In California and across the country, most kidnappings of children involve not hardened criminals or ransom demands but instead one parent keeping the other from child custody or visitation. When a non-custodial parent takes a child without permission inside the United States, the situation can already be complex and volatile. This may be compounded if an international relationship is involved. In an increasingly global world, many people have partners who have multiple nationalities or primary citizenship outside the United States. People may even enter a relationship or have children while living away from home on a work assignment or educational program.

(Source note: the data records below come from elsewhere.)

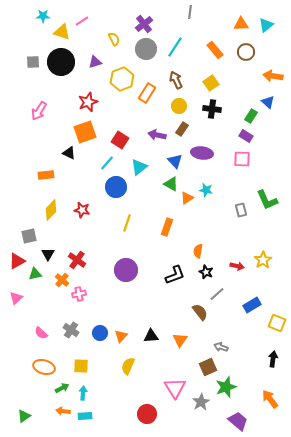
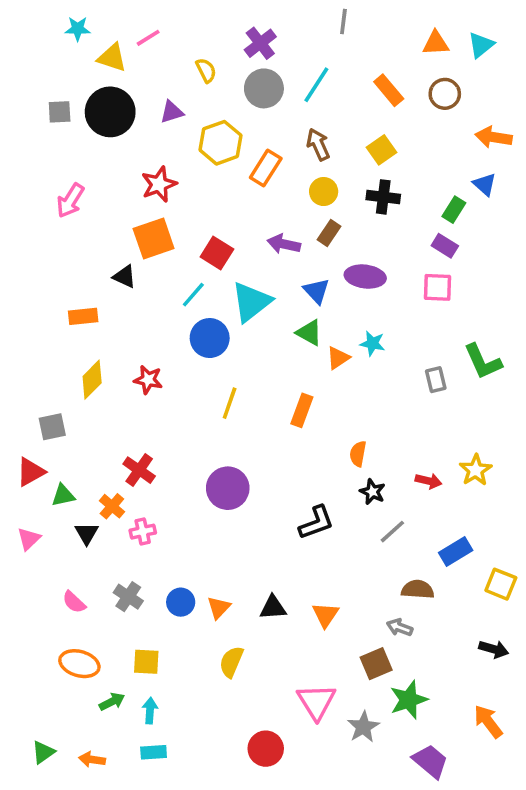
cyan triangle: (139, 167) -> (251, 302), size x1.4
black triangle: (48, 254) -> (87, 533), moved
black L-shape: (175, 275) -> (316, 523), moved
brown semicircle: (200, 312) -> (418, 589), moved, turned -48
black arrow: (273, 359) -> (494, 649), turned 98
orange arrow: (63, 411) -> (92, 759), moved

The end of a relationship with children can lead to serious disputes over child custody. These disputes can be even more complex when international laws and multiple jurisdictions are involved. In some cases, these international custody issues can cause serious problems, particularly when one parent takes the child from his or her country of residence to another country, often the parent’s home country. This may be an attempt to avoid a custody decision in the other country or exercise control over the child’s future. In some cases, the parent may primarily seek to avoid being stuck in a foreign country after their divorce or separation.

The Hague Convention on the Civil Aspects of Child Abduction is an international treaty. It has 98 countries as members and provides a clear mechanism to deal with claims of child abduction from one country to another, usually in cases of disputed custody. Signatory nations are required to return children to their usual residence promptly in case of abduction.

Cross-border relationships can bring many benefits to people’s lives, but there can be serious legal complications after a break-up. A family law attorney may be able to help a parent dealing with an international abduction or child custody violation.